14Jun

T-Shirts, Types and Terms

James Dean in Warner Bros Film ‘Rebel Without a Cause’

The worldwide trend for t-shirts was popularised in the 1950’s by the movies. Tough guy images created for James Dean and Marlon Brando made a white t-shirt under a black leather jacket a standard look for young men at that time. During the 60s printing techniques advanced and t-shirts took on a commercial aspect. Advertising films, music bands and policticians. Slogan t- shirts were also popular with the protest movement. Since then T-shirts have become a moving poster for whatever cause, brand or idol you want to promote.

When buying t-shirts online most of us know what we want, whether that is a particular print or style. However, when buying vintage t-shirts online it gets complicated! For example, construction, print type and fabric content can all help authenticate a vintage t-shirt. At Repsycho we want to help you find exactly what you want and understand precisely what you are buying, so we endeavour to explain honestly and in straightforward terms each item. Nonetheless some clarification may help- so here goes!

T-Shirt Styles

Crew neck, V-neck, sleeveless, short or long sleeve are fairly obvious- but some are less apparent.

A mounted collar is sewn onto the top of the t-shirt, rather than sewn under the fabric. Often mounted collars hold their shape better than sewn-under ones.

Raglan tee which often has different coloured sleeves to the main body of the shirt but most importantly they have acute angle shoulder seams.

A ringer tee has different coloured collar and cuffs made from a ribbed material. They offer a distinctively vintage look.

T-Shirt Print Types

Screen Print: An ink medium is pressed through a screen and onto the t-shirt. The prep and process is fairly laborious therefore many vintage screen printed t-shirts feature only one or two colours.

All-Over Print, Megaprint: Screen print that covers the whole shirt, front, and back. A megaprint typically means every inch of the t-shirt is printed on, including the collar and arms.

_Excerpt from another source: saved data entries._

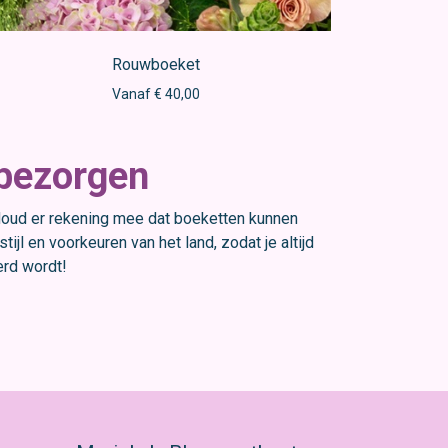
Rouwboeket
Vanaf € 40,00
 bezorgen
 Houd er rekening mee dat boeketten kunnen
l en voorkeuren van het land, zodat je altijd
erd wordt!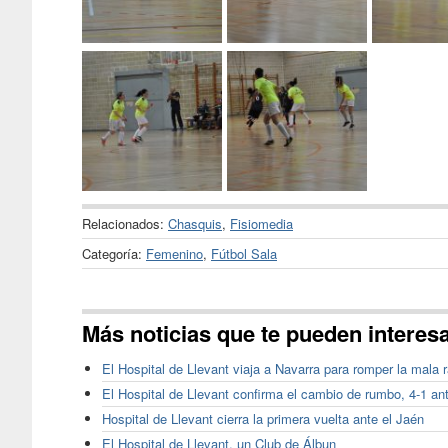
Relacionados:
Chasquis
,
Fisiomedia
Categoría:
Femenino
,
Fútbol Sala
Más noticias que te pueden interes
El Hospital de Llevant viaja a Navarra para romper la mala 
El Hospital de Llevant confirma el cambio de rumbo, 4-1 an
Hospital de Llevant cierra la primera vuelta ante el Jaén
El Hospital de Llevant, un Club de Álbun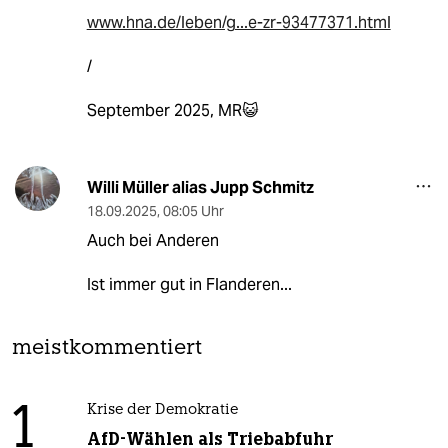
www.hna.de/leben/g...e-zr-93477371.html
/
September 2025, MR😺
Willi Müller alias Jupp Schmitz
18.09.2025
,
08:05 Uhr
Auch bei Anderen
Ist immer gut in Flanderen...
meistkommentiert
1
Krise der Demokratie
AfD-Wählen als Triebabfuhr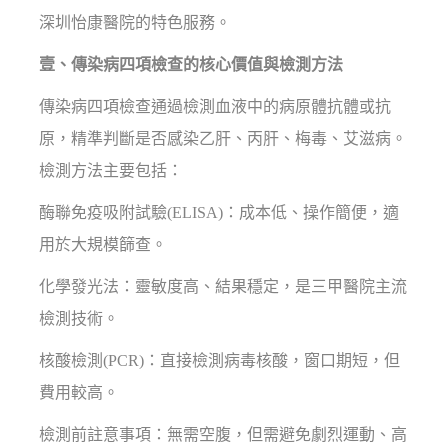
深圳怡康醫院的特色服務。
壹、傳染病四項檢查的核心價值與檢測方法
傳染病四項檢查通過檢測血液中的病原體抗體或抗
原，精準判斷是否感染乙肝、丙肝、梅毒、艾滋病。
檢測方法主要包括：
酶聯免疫吸附試驗(ELISA)：成本低、操作簡便，適
用於大規模篩查。
化學發光法：靈敏度高、結果穩定，是三甲醫院主流
檢測技術。
核酸檢測(PCR)：直接檢測病毒核酸，窗口期短，但
費用較高。
檢測前註意事項：無需空腹，但需避免劇烈運動、高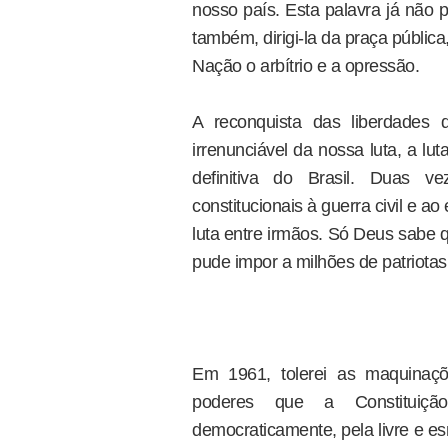
nosso país. Esta palavra já não 
também, dirigi-la da praça públi
Nação o arbítrio e a opressão.
A reconquista das liberdades 
irrenunciável da nossa luta, a lu
definitiva do Brasil. Duas ve
constitucionais à guerra civil e 
luta entre irmãos. Só Deus sabe 
pude impor a milhões de patriotas
Em 1961, tolerei as maquinaçõ
poderes que a Constituição
democraticamente, pela livre e e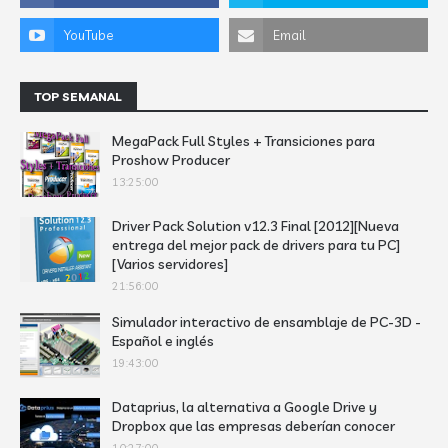
TOP SEMANAL
MegaPack Full Styles + Transiciones para
Proshow Producer
13:25:00
Driver Pack Solution v12.3 Final [2012][Nueva
entrega del mejor pack de drivers para tu PC]
[Varios servidores]
21:56:00
Simulador interactivo de ensamblaje de PC-3D -
Español e inglés
19:43:00
Dataprius, la alternativa a Google Drive y
Dropbox que las empresas deberían conocer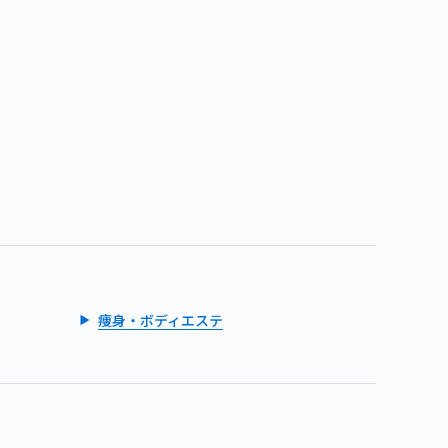
痩身・ボディエステ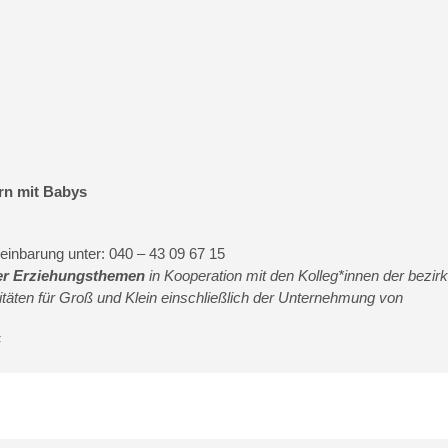
rn mit Babys
einbarung unter: 040 – 43 09 67 15
er Erziehungsthemen
in Kooperation mit den Kolleg*innen der bezirk
itäten für Groß und Klein einschließlich der Unternehmung von
F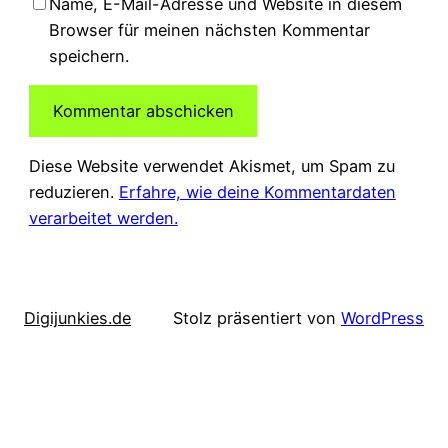
Name, E-Mail-Adresse und Website in diesem
Browser für meinen nächsten Kommentar
speichern.
Diese Website verwendet Akismet, um Spam zu
reduzieren.
Erfahre, wie deine Kommentardaten
verarbeitet werden.
Digijunkies.de
Stolz präsentiert von
WordPress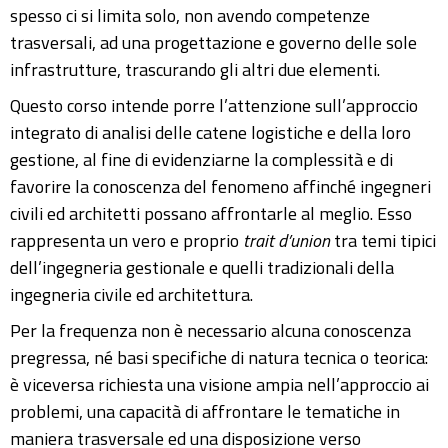
spesso ci si limita solo, non avendo competenze
trasversali, ad una progettazione e governo delle sole
infrastrutture, trascurando gli altri due elementi.
Questo corso intende porre l’attenzione sull’approccio
integrato di analisi delle catene logistiche e della loro
gestione, al fine di evidenziarne la complessità e di
favorire la conoscenza del fenomeno affinché ingegneri
civili ed architetti possano affrontarle al meglio. Esso
rappresenta un vero e proprio
trait d’union
tra temi tipici
dell’ingegneria gestionale e quelli tradizionali della
ingegneria civile ed architettura.
Per la frequenza non è necessario alcuna conoscenza
pregressa, né basi specifiche di natura tecnica o teorica:
è viceversa richiesta una visione ampia nell’approccio ai
problemi, una capacità di affrontare le tematiche in
maniera trasversale ed una disposizione verso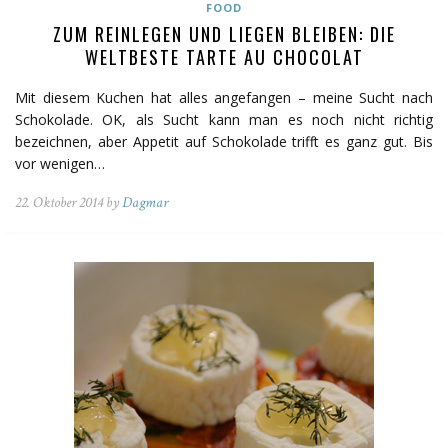
FOOD
ZUM REINLEGEN UND LIEGEN BLEIBEN: DIE
WELTBESTE TARTE AU CHOCOLAT
Mit diesem Kuchen hat alles angefangen – meine Sucht nach
Schokolade. OK, als Sucht kann man es noch nicht richtig
bezeichnen, aber Appetit auf Schokolade trifft es ganz gut. Bis
vor wenigen…
22. Oktober 2014 by
Dagmar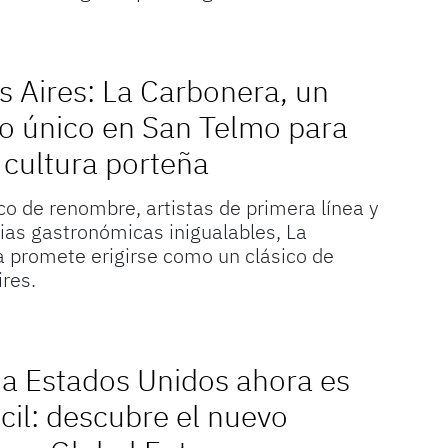
 Aires: La Carbonera, un
o único en San Telmo para
a cultura porteña
o de renombre, artistas de primera línea y
ias gastronómicas inigualables, La
 promete erigirse como un clásico de
res.
 a Estados Unidos ahora es
cil: descubre el nuevo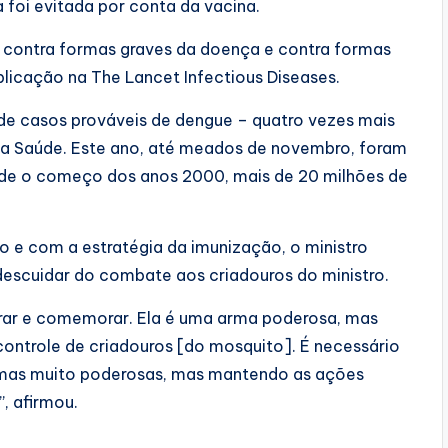
 foi evitada por conta da vacina.
ontra formas graves da doença e contra formas
licação na The Lancet Infectious Diseases.
s de casos prováveis de dengue – quatro vezes mais
da Saúde. Este ano, até meados de novembro, foram
esde o começo dos anos 2000, mais de 20 milhões de
 e com a estratégia da imunização, o ministro
 descuidar do combate aos criadouros do ministro.
brar e comemorar. Ela é uma arma poderosa, mas
controle de criadouros [do mosquito]. É necessário
mas muito poderosas, mas mantendo as ações
, afirmou.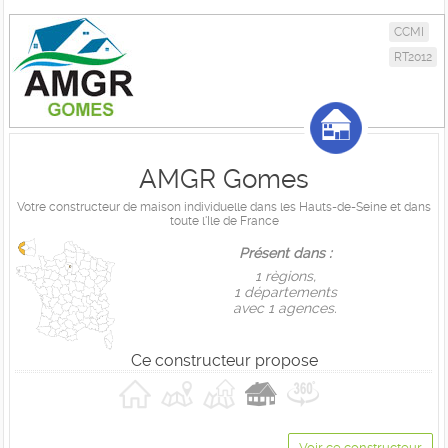
CCMI
RT2012
AMGR Gomes
Votre constructeur de maison individuelle dans les Hauts-de-Seine et dans
toute l'Ile de France
Présent dans :
1 règions,
1 départements
avec 1 agences.
Ce constructeur propose
Voir ce constructeur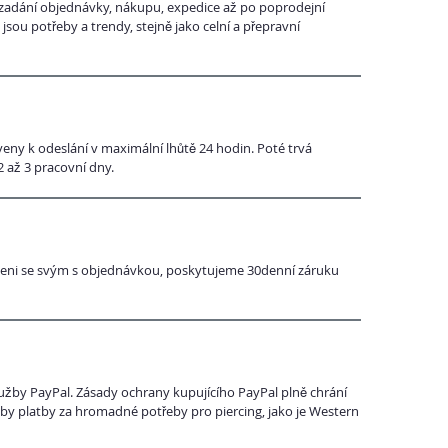
 zadání objednávky, nákupu, expedice až po poprodejní
jsou potřeby a trendy, stejně jako celní a přepravní
eny k odeslání v maximální lhůtě 24 hodin. Poté trvá
 až 3 pracovní dny.
kojeni se svým s objednávkou, poskytujeme 30denní záruku
žby PayPal. Zásady ochrany kupujícího PayPal plně chrání
y platby za hromadné potřeby pro piercing, jako je Western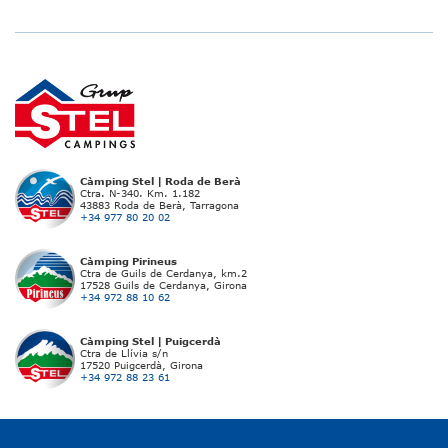
Càmping Stel | Roda de Berà
Ctra. N-340. Km. 1.182
43883 Roda de Berà, Tarragona
+34 977 80 20 02
Càmping Pirineus
Ctra de Guils de Cerdanya, km.2
17528 Guils de Cerdanya, Girona
+34 972 88 10 62
Càmping Stel | Puigcerdà
Ctra de Llívia s/n
17520 Puigcerdà, Girona
+34 972 88 23 61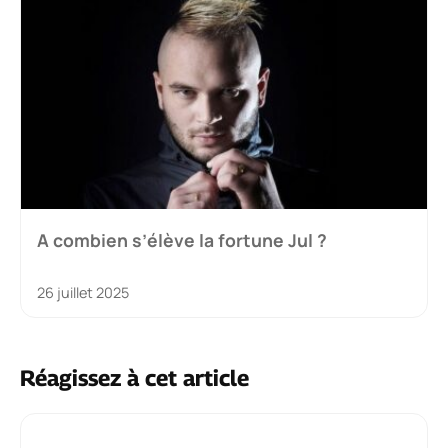
A combien s’élève la fortune Jul ?
26 juillet 2025
Réagissez à cet article
Commentaire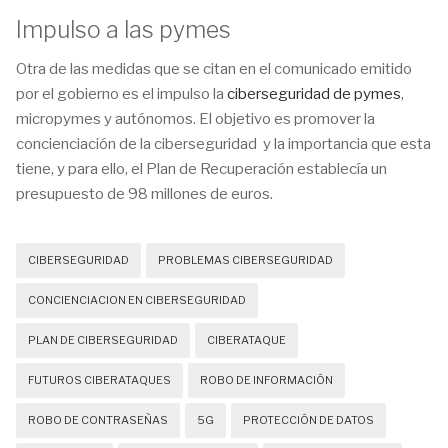
Impulso a las pymes
Otra de las medidas que se citan en el comunicado emitido
por el gobierno es el impulso la
ciberseguridad de pymes
,
micropymes y autónomos. El objetivo es promover la
concienciación de la ciberseguridad y la importancia que esta
tiene, y para ello, el Plan de Recuperación establecía un
presupuesto de 98 millones de euros.
CIBERSEGURIDAD
PROBLEMAS CIBERSEGURIDAD
CONCIENCIACION EN CIBERSEGURIDAD
PLAN DE CIBERSEGURIDAD
CIBERATAQUE
FUTUROS CIBERATAQUES
ROBO DE INFORMACIÓN
ROBO DE CONTRASEÑAS
5G
PROTECCIÓN DE DATOS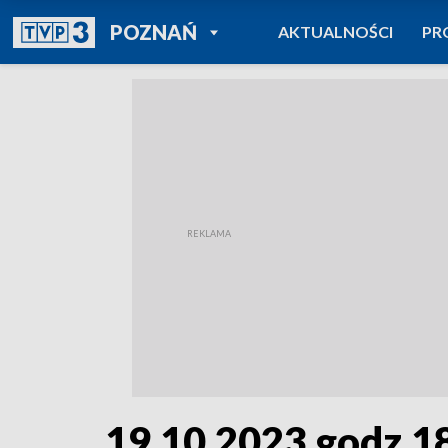
POWRÓT DO
POZNAŃ
AKTUALNOŚCI
PR
TVP REGIONY
19.10.2023 godz.1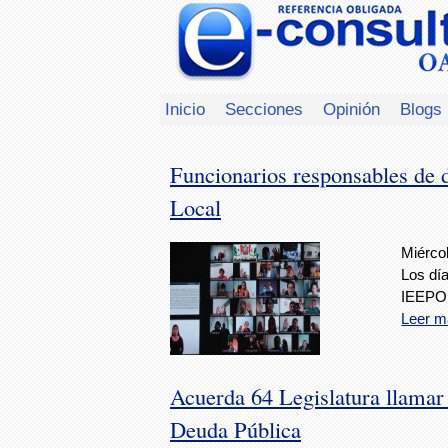
Inicio
Secciones
Opinión
Blogs
Funcionarios responsables de 
Local
Miércol
Los día
IEEPO,
Leer m
Acuerda 64 Legislatura llamar
Deuda Pública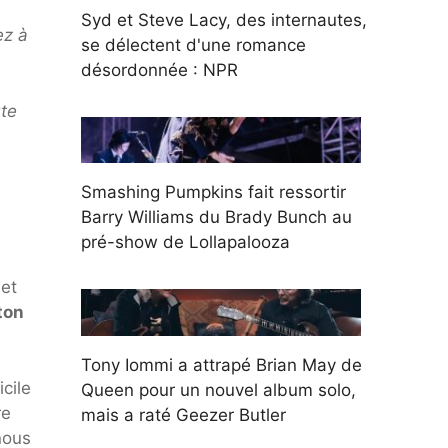
Syd et Steve Lacy, des internautes,
ez à
se délectent d'une romance
désordonnée : NPR
ute
Smashing Pumpkins fait ressortir
Barry Williams du Brady Bunch au
pré-show de Lollapalooza
 et
ton
Tony Iommi a attrapé Brian May de
cile
Queen pour un nouvel album solo,
re
mais a raté Geezer Butler
nous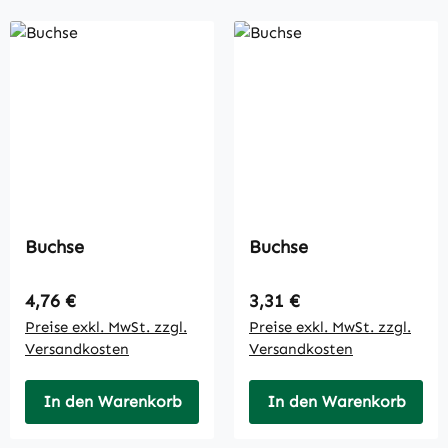
Buchse
Buchse
Regulärer Preis:
Regulärer Preis:
4,76 €
3,31 €
Preise exkl. MwSt. zzgl.
Preise exkl. MwSt. zzgl.
Versandkosten
Versandkosten
In den Warenkorb
In den Warenkorb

Heat Transfer Print/ Iron-on: A chosen print pressed on a blank t-shirt using a heat press. The prints don’t always stand the test of time, often fading or peeling.

Mullet: A t-shirt is one that features a small print on the front, typically over the left breast, and a large print on the rear aka a “back-hit.” They were named this as an homage to the mullet hairstyle.

Ink Print: Printed on demand by a machine, one at a time. A white, 100% cotton t-shirt is placed in the machine, and the print is directed by an image you provide.

Sublimation: A modern digital process of printing that first involves printing onto a special sheet of paper, then transferring that image onto another material (usually polyester or a polyester mix). The ink is then heated until it disintegrates into the fabric. Not really relevant in the vintage t-shirt market.

T-Shirt Construction

Circular/ Tubular Knit: Made from fabric knit into a tube shape. As a result, t-shirts made with circular knit fabric lack side seams. Side seams are a fairly recent thing dating from around the millennium.

Single Stitch/ Single Dingle: This refers to the finishing stitch commonly used in the construction of a vintage t-shirt. The finishing on the cuff, hem and shoulder of the t-shirt has a single line of stitching secures the fabric edge.

Double Stitch: This refers to a t-shirt that features more modern double-stitching, two lines of stitching on the cuff, hem and shoulder. This became the norm in the early 1990s.

Condition

Deadstock Vintage: Used to describe tees that became excess stock or were unsold. Often in excellent condition. However, sometimes storage conditions and being left unwashed can adversely affect their condition. Also, sometimes there is a reason they were unsold- damage or mis-sizing, check carefully.

Distressed/ Trashed: Describes the condition of heavily worn t-shirts. Usually tees in this condition are riddled with holes, seam separations, stains, and a faded print.

Paper-Thin: This usually describes a vintage 50/50 t-shirt that has been so heavily washed and worn that the cotton has diminished.

Bacon Neckline: When the neck of a t-shirt starts losing its form and becomes loose and stretched.

Pilling: Tiny bunches/balls of fabric begin to appear on a t-shirt- very common with blended tees but not too much of an issue.

Fabric Terms

100% Cotton: The entire shirt is made of cotton, sometimes preshrunk.

50/50: A t-shirt that is made of 50% cotton and 50% polyester.

Tri-Blend: Often refers to t-shirts made from cotton,

polyester, and rayon fabric. These t-shirts are durable and soft.

Rayon-Blend: Is a fabric that has rayon blended with cotton, also gives the t-shirt a softer feel.

Heathered: When different coloured fibres are combined to produce a speckled, subtle colour. Commonly used in tri-blend fabrics.